Trouillot thumbed through the notes, then his eyes followed the remainder of the roll as Thomas stuffed it back in his pocket. ‘That’s a hell of a lot of money to be carrying around like that,’ he observed.

‘Enough for a down-payment on another sub-orb,’ replied Fowler. ‘But the rest of this is for you, if you can get us to where we want to go.’

Trouillot’s eyes flicked back to the screen, his expression becoming troubled. ‘Sounds good. Assuming I ever get the chance to spend it, that is.’

They took off less than an hour later, after Trouillot had run a routine systems check on one of the sub-orbs, and primed its engines. The craft shuddered violently, once its primary boosters kicked in at ten thousand metres, the sudden surge of power crushing the three of them back against their seats until Fowler could feel the metal frame of the acceleration couch pressing through its thick padding and into his spine. But just a few seconds later he felt his weight rapidly fall away, signalling that they were close to the apex of a long arc that would carry them halfway around the globe.

Amanda unbuckled herself from her acceleration couch and pushed herself over to the nearest window, while Trouillot, seated forward in the cockpit, continued talking to someone back on the ground. Semi-transparent weather maps and data feeds slid across the windscreen in front of him.

Fowler got up and joined her, and together they gazed down towards the surface of the Earth curving away below them, under the shadows of clouds drifting across the face of the ocean. They could see the water around the Keys, as bright aquamarine shading into vivid azure depths. Ominous clouds of ash drifted across the Gulf of Mexico.

‘I know I’ve said this already,’ said Amanda, ‘but I’m really glad we’re doing this.’

He rested one hand against her back, and reflected on how all the pain and worry and fear that had been keeping him awake for weeks on end had dissipated away the moment he’d decided to follow her to the Marianas. He didn’t even have to ask Amanda to know it was the same for her. Her eyes were no longer red-rimmed, and, when she smiled, she looked happier than he ever remembered seeing her.

I just wish we could enjoy it for more than just a few days
, he almost said, but didn’t, unwilling to spoil the moment. They stayed there for a while longer, watching the world turn beneath them. Florida eventually passed out of sight as their craft boosted itself closer to the edge of space.

‘Look,’ Amanda said suddenly, her hands pressed against the glass. ‘Can you see? There’s more of them.’

He looked over to the west of California, now receding into the east, and saw several wide swirls of white cloud out beyond the coastline, about where the deep ocean itself started. Seeing the growths like this awakened something primal within him, as if he were a caveman staring up at a thunderstorm with no comprehension or understanding of the energies about to strike him down.

 
TWENTY-ONE
 

Sophia, Newton Colony, 5 February 2
235

 

Saul found his way back to consciousness by small, faltering degrees, at first only dimly aware of a slight greying in the darkness that pressed up close against his face. The floor on which he lay was hard and unyielding and, as he tried to move, he quickly found his hands were securely tied behind his back.
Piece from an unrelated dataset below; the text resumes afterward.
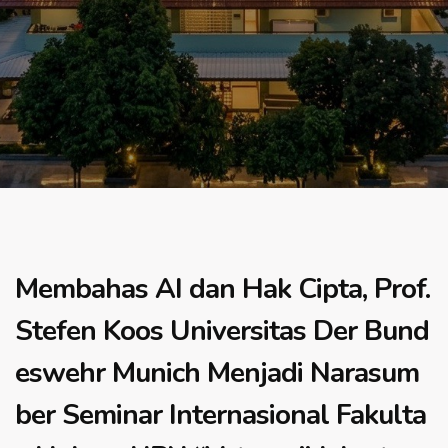
Membahas AI dan Hak Cipta, Prof.
Stefen Koos Universitas Der Bund
eswehr Munich Menjadi Narasum
ber Seminar Internasional Fakulta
The thick cloth of the hood covering his head felt uncomfortably tight, and his chin itched abominably against the rough fabric.

He twisted, wriggling like an eel, until he was lying on his belly rather than his side.
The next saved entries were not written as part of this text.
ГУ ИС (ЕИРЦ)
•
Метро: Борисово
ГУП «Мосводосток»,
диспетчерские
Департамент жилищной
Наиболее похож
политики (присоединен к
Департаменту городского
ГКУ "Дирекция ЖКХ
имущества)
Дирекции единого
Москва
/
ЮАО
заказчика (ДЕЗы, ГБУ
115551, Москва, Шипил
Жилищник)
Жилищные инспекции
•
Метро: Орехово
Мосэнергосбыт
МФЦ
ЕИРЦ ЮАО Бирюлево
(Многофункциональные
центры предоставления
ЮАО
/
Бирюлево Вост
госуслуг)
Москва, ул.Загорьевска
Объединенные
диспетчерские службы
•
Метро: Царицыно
He soon realized, to his considerable relief, that his legs were not similarly bound, so he could stand and even walk. With his tongue he traced the rim of a tiny hole cut into the hood, to prevent him from suffocating. It wasn’t nearly large enoug.

With a bit of work he shifted himself into a kneeling position. He noticed how the light brightened or dimmed depending on which way he turned his head, which suggested the presence of either a window or a light. He became increasingly aware of background noises, which resolved into the rumble of machinery, and the sound of voices coming from a considerable distance.

He shouted for attention, his dry throat feeling as sore as if he had swallowed a razor. He suddenly felt an urgent need to urinate. Somehow, not being able to see began pushing him close to the edge of outright panic.